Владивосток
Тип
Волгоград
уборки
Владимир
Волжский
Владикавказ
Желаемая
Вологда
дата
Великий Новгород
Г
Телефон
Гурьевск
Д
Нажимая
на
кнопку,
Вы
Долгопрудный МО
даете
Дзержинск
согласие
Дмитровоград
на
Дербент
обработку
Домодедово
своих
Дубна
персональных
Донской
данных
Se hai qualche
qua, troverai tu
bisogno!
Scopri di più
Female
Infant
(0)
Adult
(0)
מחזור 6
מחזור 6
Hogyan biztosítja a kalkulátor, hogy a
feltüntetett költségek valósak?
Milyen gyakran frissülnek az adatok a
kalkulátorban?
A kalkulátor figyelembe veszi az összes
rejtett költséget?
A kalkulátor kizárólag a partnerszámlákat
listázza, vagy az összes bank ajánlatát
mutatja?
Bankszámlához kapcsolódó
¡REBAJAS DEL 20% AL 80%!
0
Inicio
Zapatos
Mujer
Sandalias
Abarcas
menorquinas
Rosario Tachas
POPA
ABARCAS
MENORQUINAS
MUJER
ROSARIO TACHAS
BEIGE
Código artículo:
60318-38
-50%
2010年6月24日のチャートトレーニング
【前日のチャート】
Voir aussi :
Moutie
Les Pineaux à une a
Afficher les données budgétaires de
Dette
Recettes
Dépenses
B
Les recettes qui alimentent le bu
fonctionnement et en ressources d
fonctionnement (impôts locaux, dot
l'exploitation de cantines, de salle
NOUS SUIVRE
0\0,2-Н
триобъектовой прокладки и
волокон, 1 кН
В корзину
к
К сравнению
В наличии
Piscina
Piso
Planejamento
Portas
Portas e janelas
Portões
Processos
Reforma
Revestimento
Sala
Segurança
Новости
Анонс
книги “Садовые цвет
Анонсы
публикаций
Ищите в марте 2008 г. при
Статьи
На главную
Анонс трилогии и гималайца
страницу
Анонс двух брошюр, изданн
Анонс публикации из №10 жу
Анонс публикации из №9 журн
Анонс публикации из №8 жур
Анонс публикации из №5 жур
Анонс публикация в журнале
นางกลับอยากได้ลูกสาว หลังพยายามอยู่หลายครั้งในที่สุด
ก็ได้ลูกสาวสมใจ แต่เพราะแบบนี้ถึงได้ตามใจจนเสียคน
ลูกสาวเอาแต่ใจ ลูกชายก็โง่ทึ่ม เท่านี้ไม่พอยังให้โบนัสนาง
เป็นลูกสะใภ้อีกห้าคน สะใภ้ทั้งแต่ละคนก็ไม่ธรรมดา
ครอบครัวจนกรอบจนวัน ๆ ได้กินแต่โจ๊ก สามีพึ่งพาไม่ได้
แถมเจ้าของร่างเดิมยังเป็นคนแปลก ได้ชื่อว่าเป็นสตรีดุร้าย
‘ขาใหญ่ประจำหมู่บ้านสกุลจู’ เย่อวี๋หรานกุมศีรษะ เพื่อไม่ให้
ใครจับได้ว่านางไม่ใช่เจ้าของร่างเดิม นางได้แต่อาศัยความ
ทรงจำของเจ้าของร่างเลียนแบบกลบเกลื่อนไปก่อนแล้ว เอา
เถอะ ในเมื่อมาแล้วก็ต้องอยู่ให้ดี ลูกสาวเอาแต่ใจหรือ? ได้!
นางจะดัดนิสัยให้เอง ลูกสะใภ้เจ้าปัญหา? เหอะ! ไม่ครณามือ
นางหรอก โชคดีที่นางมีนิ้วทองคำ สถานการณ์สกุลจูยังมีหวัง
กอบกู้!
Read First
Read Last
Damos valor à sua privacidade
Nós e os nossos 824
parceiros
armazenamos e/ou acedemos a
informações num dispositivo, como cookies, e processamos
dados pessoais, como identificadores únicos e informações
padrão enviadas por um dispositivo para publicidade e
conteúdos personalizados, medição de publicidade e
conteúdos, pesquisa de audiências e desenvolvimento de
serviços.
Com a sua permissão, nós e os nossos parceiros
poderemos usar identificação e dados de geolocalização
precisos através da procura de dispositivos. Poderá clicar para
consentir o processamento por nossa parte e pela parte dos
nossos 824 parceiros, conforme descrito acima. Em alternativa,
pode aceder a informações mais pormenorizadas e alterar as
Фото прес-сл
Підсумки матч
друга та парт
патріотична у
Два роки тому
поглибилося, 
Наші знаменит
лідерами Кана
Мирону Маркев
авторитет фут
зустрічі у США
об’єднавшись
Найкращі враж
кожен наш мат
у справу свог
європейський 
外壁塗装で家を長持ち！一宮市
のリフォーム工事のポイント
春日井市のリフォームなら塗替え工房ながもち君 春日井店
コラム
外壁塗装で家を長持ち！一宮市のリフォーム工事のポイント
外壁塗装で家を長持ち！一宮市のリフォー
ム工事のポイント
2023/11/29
· · · · ·
▶ [TASK PROMPT] Write out each entry once more, exactly as it was given.

▶ [ANSWER FOR THE TASK]
Владивосток
Тип
Волгоград
уборки
Владимир
Волжский
Владикавказ
Желаемая
Вологда
дата
Великий Новгород
Г
Телефон
Гурьевск
Д
Нажимая
на
кнопку,
Вы
Долгопрудный МО
даете
Дзержинск
согласие
Дмитровоград
на
Дербент
обработку
Домодедово
своих
Дубна
персональных
Донской
данных
Se hai qualche
qua, troverai tu
bisogno!
Scopri di più
Female
Infant
(0)
Adult
(0)
מחזור 6
מחזור 6
Hogyan biztosítja a kalkulátor, hogy a
feltüntetett költségek valósak?
Milyen gyakran frissülnek az adatok a
kalkulátorban?
A kalkulátor figyelembe veszi az összes
rejtett költséget?
A kalkulátor kizárólag a partnerszámlákat
listázza, vagy az összes bank ajánlatát
mutatja?
Bankszámlához kapcsolódó
¡REBAJAS DEL 20% AL 80%!
0
Inicio
Zapatos
Mujer
Sandalias
Abarcas
menorquinas
Rosario Tachas
POPA
ABARCAS
MENORQUINAS
MUJER
ROSARIO TACHAS
BEIGE
Código artículo:
60318-38
-50%
2010年6月24日のチャートトレーニング
【前日のチャート】
Voir aussi :
Moutie
Les Pineaux à une a
Afficher les données budgétaires de
Dette
Recettes
Dépenses
B
Les recettes qui alimentent le bu
fonctionnement et en ressources d
fonctionnement (impôts locaux, dot
l'exploitation de cantines, de salle
NOUS SUIVRE
0\0,2-Н
триобъектовой прокладки и
волокон, 1 кН
В корзину
к
К сравнению
В наличии
Piscina
Piso
Planejamento
Portas
Portas e janelas
Portões
Processos
Reforma
Revestimento
Sala
Segurança
Новости
Анонс
книги “Садовые цвет
Анонсы
публикаций
Ищите в марте 2008 г. при
Статьи
На главную
Анонс трилогии и гималайца
страницу
Анонс двух брошюр, изданн
Анонс публикации из №10 жу
Анонс публикации из №9 журн
Анонс публикации из №8 жур
Анонс публикации из №5 жур
Анонс публикация в журнале
นางกลับอยากได้ลูกสาว หลังพยายามอยู่หลายครั้งในที่สุด
ก็ได้ลูกสาวสมใจ แต่เพราะแบบนี้ถึงได้ตามใจจนเสียคน
ลูกสาวเอาแต่ใจ ลูกชายก็โง่ทึ่ม เท่านี้ไม่พอยังให้โบนัสนาง
เป็นลูกสะใภ้อีกห้าคน สะใภ้ทั้งแต่ละคนก็ไม่ธรรมดา
ครอบครัวจนกรอบจนวัน ๆ ได้กินแต่โจ๊ก สามีพึ่งพาไม่ได้
แถมเจ้าของร่างเดิมยังเป็นคนแปลก ได้ชื่อว่าเป็นสตรีดุร้าย
‘ขาใหญ่ประจำหมู่บ้านสกุลจู’ เย่อวี๋หรานกุมศีรษะ เพื่อไม่ให้
ใครจับได้ว่านางไม่ใช่เจ้าของร่างเดิม นางได้แต่อาศัยความ
ทรงจำของเจ้าของร่างเลียนแบบกลบเกลื่อนไปก่อนแล้ว เอา
เถอะ ในเมื่อมาแล้วก็ต้องอยู่ให้ดี ลูกสาวเอาแต่ใจหรือ? ได้!
นางจะดัดนิสัยให้เอง ลูกสะใภ้เจ้าปัญหา? เหอะ! ไม่ครณามือ
นางหรอก โชคดีที่นางมีนิ้วทองคำ สถานการณ์สกุลจูยังมีหวัง
กอบกู้!
Read First
Read Last
Damos valor à sua privacidade
Nós e os nossos 824
parceiros
armazenamos e/ou acedemos a
informações num dispositivo, como cookies, e processamos
dados pessoais, como identificadores únicos e informações
padrão enviadas por um dispositivo para publicidade e
conteúdos personalizados, medição de publicidade e
conteúdos, pesquisa de audiências e desenvolvimento de
serviços.
Com a sua permissão, nós e os nossos parceiros
poderemos usar identificação e dados de geolocalização
precisos através da procura de dispositivos. Poderá clicar para
consentir o processamento por nossa parte e pela parte dos
nossos 824 parceiros, conforme descrito acima. Em alternativa,
pode aceder a informações mais pormenorizadas e alterar as
Фото прес-сл
Підсумки матч
друга та парт
патріотична у
Два роки тому
поглибилося, 
Наші знаменит
лідерами Кана
Мирону Маркев
авторитет фут
зустрічі у США
об’єднавшись
Найкращі враж
кожен наш мат
у справу свог
європейський 
外壁塗装で家を長持ち！一宮市
のリフォーム工事のポイント
春日井市のリフォームなら塗替え工房ながもち君 春日井店
コラム
外壁塗装で家を長持ち！一宮市のリフォーム工事のポイント
外壁塗装で家を長持ち！一宮市のリフォー
ム工事のポイント
2023/11/29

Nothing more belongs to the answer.